Joko dilaporkan telah melanggar Pasal 378 KUHP Jo Pasal 56, Pasal 372 KUHP, dan Pasal 5 UU No. 8/2010 tentang Tindak Pidana Pencucian Uang. Sedangkan Budhi dijerat Pasal 378 KUHP, Pasal 372 KUHP, dan Pasal 3 UU No. 8/2010 tentang Tindak Pidana Pencucian Uang (Harian KONTAN, 13 Juli 2019).
Nah, penangguhan penahanan ini disesalkan oleh investor ritel AISA. Ketua Forum Investor Ritel AISA Deni Alfianto Amris menilai, kasus AISA seharusnya menjadi momentum bagi Otoritas Jasa Keuangan (OJK) untuk menunjukkan integritasnya.
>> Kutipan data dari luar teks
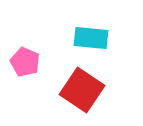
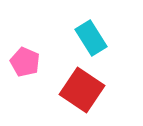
cyan rectangle: rotated 52 degrees clockwise
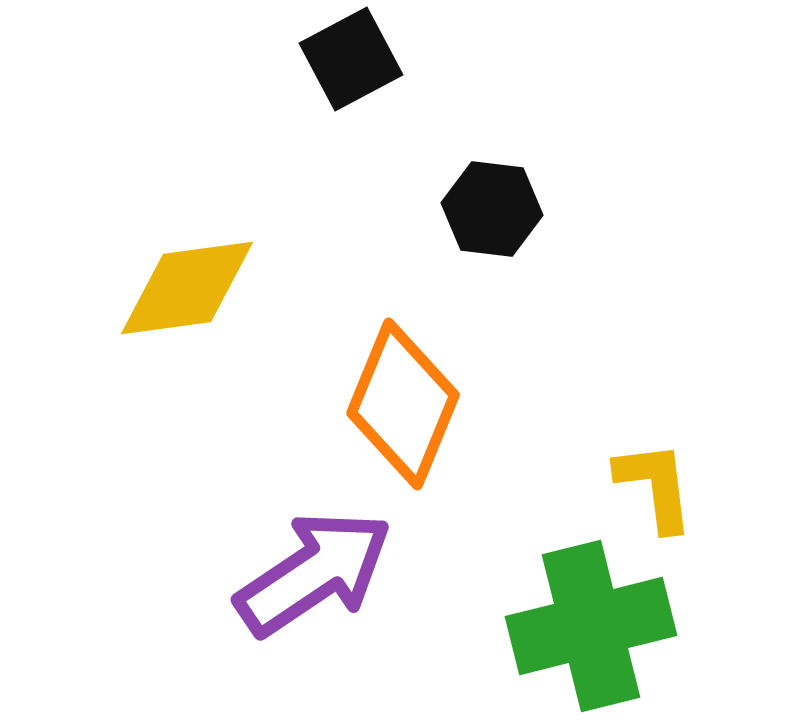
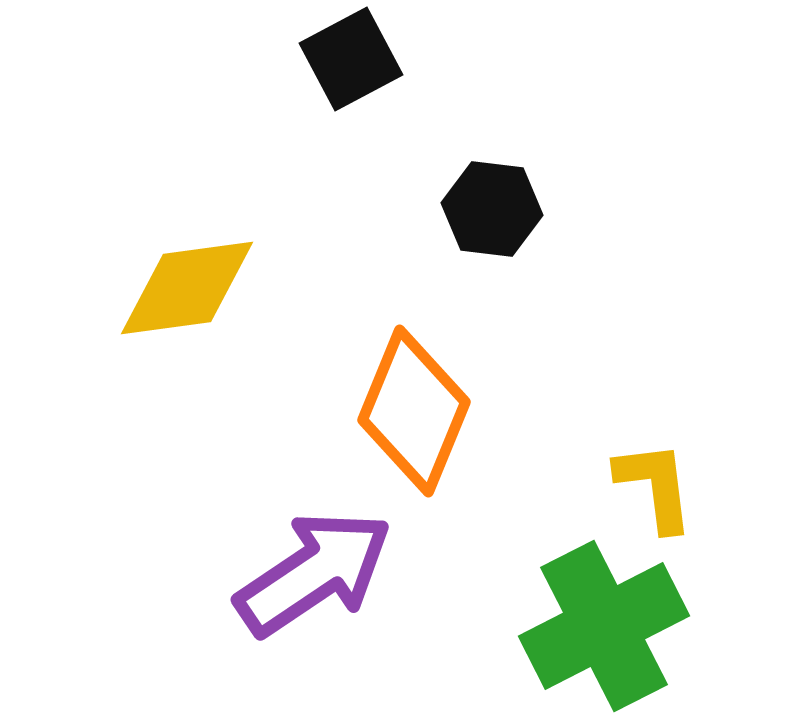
orange diamond: moved 11 px right, 7 px down
green cross: moved 13 px right; rotated 13 degrees counterclockwise
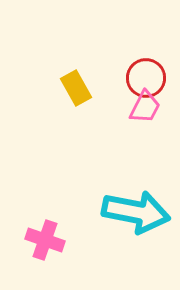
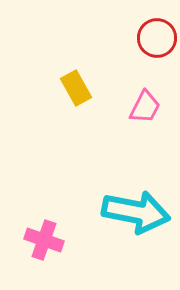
red circle: moved 11 px right, 40 px up
pink cross: moved 1 px left
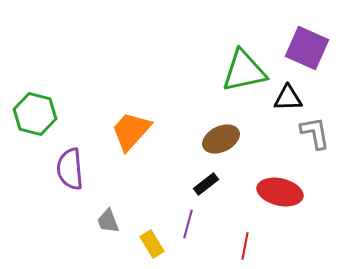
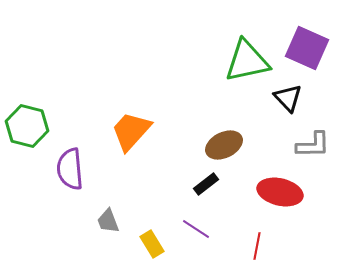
green triangle: moved 3 px right, 10 px up
black triangle: rotated 48 degrees clockwise
green hexagon: moved 8 px left, 12 px down
gray L-shape: moved 2 px left, 12 px down; rotated 99 degrees clockwise
brown ellipse: moved 3 px right, 6 px down
purple line: moved 8 px right, 5 px down; rotated 72 degrees counterclockwise
red line: moved 12 px right
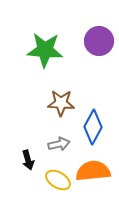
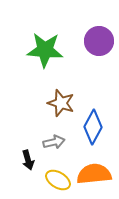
brown star: rotated 16 degrees clockwise
gray arrow: moved 5 px left, 2 px up
orange semicircle: moved 1 px right, 3 px down
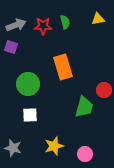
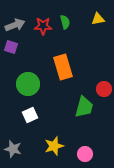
gray arrow: moved 1 px left
red circle: moved 1 px up
white square: rotated 21 degrees counterclockwise
gray star: moved 1 px down
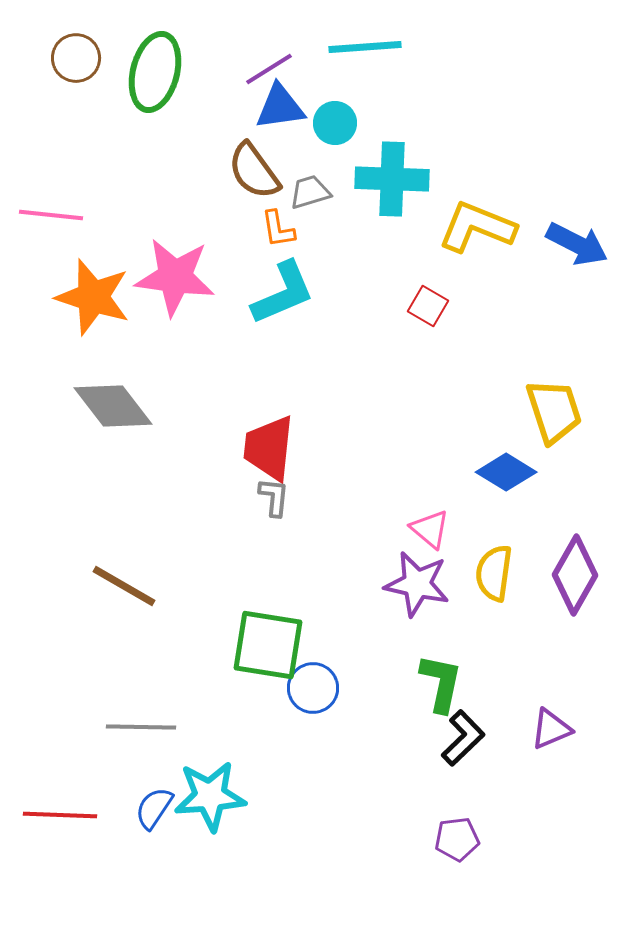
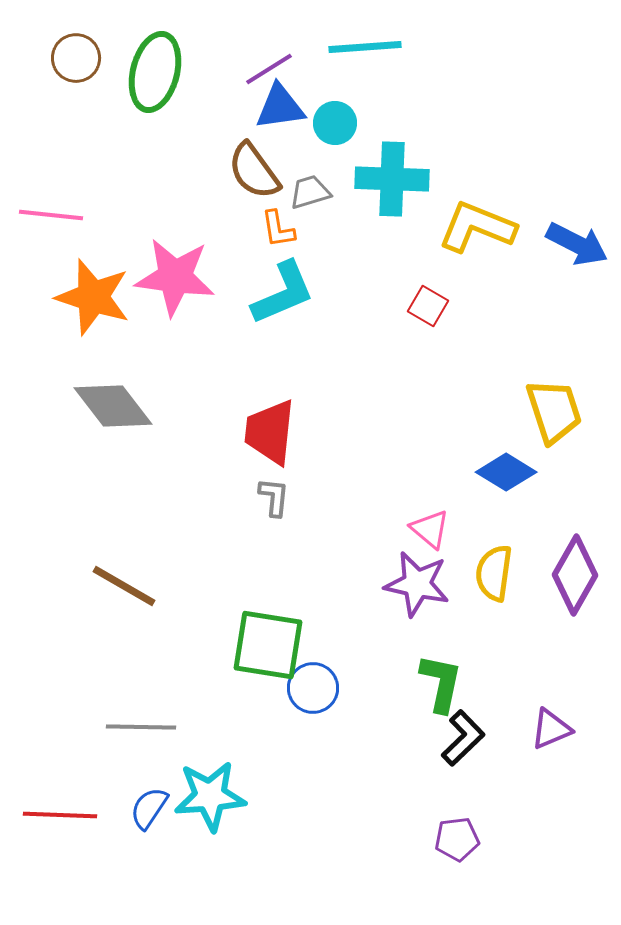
red trapezoid: moved 1 px right, 16 px up
blue semicircle: moved 5 px left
Apalagi, kasus ini sudah masuk ranah hukum. "OJK seharusnya bisa pro aktif karena sudah punya senjata berupa POJK nomor 22/2015," ujar Deni, kemarin.
POJK No 22 tentang Penyidikan Tindak Pidana di Sektor Jasa Keuangan menjelaskan beberapa poin. Salah satunya adalah kewenangan OJK menyidik dugaan tindak pidana pasar modal.
Penyidik OJK sesuai kewenangannya bisa menyampaikan hasil penyidikan kepada jaksa untuk kemudian dilakukan penuntutan. "Kasus AISA merupakan delik umum. OJK seharusnya pro aktif berkolaborasi dengan penyidik Polri. Kasus ini sudah terang benderang" jelas Deni.
Deni menuturkan, penangguhan penahanan ini berimplikasi menimbulkan ketidakpercayaan terhadap penanganan kasus tindak pidana di pasar modal. "Kepastian hukum nol," tegas dia.
Deputi Komisioner Pengawas Pasar Modal II OJK Fahri Hilmi belum memberi tanggapan sejauh mana OJK mengimplementasikan POJK di kasus ini.